A total of 24 and 16 patients were enrolled in the weekly and every-2-week dosing studies, respectively. Treatment-emergent adverse events (≥10%) included hyperglycemia, fatigue, anemia, nausea, and vomiting. Severe adverse events (AE) were infrequent; one serious AE (grade 3 electrocardiogram QT prolongation) was deemed possibly cixutumumab-related (10 mg/kg every-2-weeks). One death occurred due to disease progression (6 mg/kg weekly cohort). Maximum serum concentrations increased with dose. A maximum tolerated dose was not identified; pre-determined target serum minimum concentrations (60 μg/mL) were achieved with ≥6 mg/kg weekly and ≥10 mg/kg every-2-week dosing. Cixutumumab terminal elimination half-life is approximately a week (individual range, t1/2 = 4.58-9.33 days based upon 10 mg/kg every 2 weeks). Overall, stable disease was achieved in 25% of all patients.

CONCLUSIONS

Cixutumumab was associated with favorable safety and PK profiles.

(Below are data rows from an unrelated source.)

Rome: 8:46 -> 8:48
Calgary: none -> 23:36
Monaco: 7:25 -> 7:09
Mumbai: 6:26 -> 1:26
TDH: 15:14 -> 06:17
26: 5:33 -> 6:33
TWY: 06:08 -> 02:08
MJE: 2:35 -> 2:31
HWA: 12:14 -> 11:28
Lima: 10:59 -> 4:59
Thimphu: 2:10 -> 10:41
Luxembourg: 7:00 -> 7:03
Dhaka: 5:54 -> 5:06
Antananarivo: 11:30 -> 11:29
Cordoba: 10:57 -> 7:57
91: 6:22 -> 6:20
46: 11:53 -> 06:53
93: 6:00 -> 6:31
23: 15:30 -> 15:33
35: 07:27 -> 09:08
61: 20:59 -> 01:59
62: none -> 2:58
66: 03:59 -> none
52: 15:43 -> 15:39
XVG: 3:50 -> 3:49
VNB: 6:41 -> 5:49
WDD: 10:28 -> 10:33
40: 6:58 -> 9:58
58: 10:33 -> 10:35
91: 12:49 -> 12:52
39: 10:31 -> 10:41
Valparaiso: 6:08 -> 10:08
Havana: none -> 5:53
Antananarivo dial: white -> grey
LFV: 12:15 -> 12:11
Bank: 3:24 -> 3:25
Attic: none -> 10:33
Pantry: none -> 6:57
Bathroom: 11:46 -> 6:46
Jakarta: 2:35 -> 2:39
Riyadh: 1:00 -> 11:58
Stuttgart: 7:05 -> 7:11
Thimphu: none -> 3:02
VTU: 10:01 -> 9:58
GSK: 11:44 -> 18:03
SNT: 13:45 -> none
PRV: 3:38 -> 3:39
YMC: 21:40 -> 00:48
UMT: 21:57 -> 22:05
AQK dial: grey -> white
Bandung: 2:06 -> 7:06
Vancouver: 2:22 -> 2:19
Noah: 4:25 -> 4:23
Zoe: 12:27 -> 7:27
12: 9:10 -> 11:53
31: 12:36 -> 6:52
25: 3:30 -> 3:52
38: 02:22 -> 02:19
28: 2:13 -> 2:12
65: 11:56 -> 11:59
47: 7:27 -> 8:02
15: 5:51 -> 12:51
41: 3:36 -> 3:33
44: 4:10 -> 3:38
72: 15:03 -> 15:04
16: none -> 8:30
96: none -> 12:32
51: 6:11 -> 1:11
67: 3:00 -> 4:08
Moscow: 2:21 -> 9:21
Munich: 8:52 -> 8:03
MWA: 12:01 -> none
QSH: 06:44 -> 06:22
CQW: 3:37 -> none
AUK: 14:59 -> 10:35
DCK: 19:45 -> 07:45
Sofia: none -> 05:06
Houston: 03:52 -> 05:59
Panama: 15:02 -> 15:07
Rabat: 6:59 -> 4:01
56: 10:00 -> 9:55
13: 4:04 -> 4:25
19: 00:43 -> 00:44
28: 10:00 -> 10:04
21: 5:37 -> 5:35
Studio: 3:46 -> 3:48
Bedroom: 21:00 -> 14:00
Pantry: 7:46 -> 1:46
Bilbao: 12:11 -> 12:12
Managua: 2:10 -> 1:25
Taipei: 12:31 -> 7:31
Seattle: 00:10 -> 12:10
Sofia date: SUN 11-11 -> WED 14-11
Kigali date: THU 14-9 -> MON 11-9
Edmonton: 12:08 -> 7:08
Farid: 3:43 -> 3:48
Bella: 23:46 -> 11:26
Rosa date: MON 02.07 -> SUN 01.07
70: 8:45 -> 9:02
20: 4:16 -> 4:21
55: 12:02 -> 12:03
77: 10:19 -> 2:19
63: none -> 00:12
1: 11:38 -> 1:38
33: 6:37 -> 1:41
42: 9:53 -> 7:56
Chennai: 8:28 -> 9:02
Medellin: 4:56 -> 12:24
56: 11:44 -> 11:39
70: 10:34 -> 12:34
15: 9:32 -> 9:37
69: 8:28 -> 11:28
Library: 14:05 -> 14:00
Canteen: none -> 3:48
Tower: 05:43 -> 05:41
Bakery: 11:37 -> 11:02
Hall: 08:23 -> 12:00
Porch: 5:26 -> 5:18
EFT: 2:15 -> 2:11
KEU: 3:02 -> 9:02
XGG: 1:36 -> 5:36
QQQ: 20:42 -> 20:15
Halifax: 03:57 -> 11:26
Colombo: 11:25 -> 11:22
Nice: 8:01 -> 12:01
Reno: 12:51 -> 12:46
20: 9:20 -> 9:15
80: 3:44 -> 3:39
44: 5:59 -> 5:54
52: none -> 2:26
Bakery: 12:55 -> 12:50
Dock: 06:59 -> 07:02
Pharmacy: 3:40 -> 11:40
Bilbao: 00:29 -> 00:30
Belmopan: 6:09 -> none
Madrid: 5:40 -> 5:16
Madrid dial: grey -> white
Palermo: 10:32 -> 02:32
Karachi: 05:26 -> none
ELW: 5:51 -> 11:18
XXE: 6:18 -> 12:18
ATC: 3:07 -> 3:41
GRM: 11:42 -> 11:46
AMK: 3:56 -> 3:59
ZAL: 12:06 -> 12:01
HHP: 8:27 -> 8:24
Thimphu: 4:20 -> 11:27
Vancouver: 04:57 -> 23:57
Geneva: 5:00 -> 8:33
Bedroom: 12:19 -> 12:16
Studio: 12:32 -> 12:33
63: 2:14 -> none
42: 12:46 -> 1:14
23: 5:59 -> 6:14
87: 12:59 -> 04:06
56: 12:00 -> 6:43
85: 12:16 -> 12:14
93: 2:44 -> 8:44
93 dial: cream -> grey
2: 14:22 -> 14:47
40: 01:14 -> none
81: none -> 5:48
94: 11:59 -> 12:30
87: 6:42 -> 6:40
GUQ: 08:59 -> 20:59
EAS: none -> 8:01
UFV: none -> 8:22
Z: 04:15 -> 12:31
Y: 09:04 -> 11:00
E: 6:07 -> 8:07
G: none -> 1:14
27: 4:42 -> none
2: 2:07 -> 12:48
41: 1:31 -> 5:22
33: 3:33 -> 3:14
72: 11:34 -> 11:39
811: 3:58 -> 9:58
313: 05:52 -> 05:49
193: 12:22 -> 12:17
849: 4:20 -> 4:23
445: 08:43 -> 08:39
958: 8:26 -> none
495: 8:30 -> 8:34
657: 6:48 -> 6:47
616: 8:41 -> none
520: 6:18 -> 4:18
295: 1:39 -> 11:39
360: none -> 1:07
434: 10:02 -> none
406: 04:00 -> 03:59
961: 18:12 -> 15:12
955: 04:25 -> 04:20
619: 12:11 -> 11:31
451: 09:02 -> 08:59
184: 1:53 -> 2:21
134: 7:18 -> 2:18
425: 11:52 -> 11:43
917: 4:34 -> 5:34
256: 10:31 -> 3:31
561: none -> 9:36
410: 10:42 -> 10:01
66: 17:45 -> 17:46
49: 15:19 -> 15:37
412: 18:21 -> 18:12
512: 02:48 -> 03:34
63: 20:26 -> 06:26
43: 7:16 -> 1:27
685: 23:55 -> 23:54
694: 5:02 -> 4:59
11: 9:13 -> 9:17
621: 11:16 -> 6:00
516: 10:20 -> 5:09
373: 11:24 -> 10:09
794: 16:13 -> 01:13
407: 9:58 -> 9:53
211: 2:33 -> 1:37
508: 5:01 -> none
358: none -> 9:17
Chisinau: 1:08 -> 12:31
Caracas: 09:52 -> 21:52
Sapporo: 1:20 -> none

A dosing regimen of 10 mg/kg every 2 weeks was recommended for subsequent disease-focused clinical trials.

摘要

背景

1型胰岛素样生长因子受体(IGF-IR)信号传导在癌症中常失调。西妥昔单抗是一种全人源IgG1单克隆抗体,可阻断IGF-IR并抑制下游信号传导。本研究确定了西妥昔单抗每周或每2周给药的推荐剂量、安全性和药代动力学(PK)特征。

患者和方法

两项开放标签、多中心I期研究评估了西妥昔单抗在晚期实体瘤患者中每周(3-15mg/kg)或每2周(6-15mg/kg)给药的情况。在首次给予西妥昔单抗后长达168-336小时(第8-15天)采集用于PK的系列血样。疗效评估为最佳总体肿瘤反应。

结果

每周给药和每2周给药研究分别共纳入24例和16例患者。治疗中出现的不良事件(≥10%)包括高血糖、疲劳、贫血、恶心和呕吐。严重不良事件不常见;1例严重不良事件(3级心电图QT延长)被认为可能与西妥昔单抗有关(每2周10mg/kg)。1例患者因疾病进展死亡(每周6mg/kg队列)。血清最大浓度随剂量增加。未确定最大耐受剂量;每周≥6mg/kg和每2周≥10mg/kg给药可达到预定的目标血清最低浓度(60μg/mL)。西妥昔单抗的终末消除半衰期约为一周(个体范围,基于每2周10mg/kg,t1/2 = 4.58-9.33天)。总体而言,25%的患者病情稳定。

结论

西妥昔单抗具有良好的安全性和PK特征。推荐每2周10mg/kg的给药方案用于后续针对疾病的临床试验。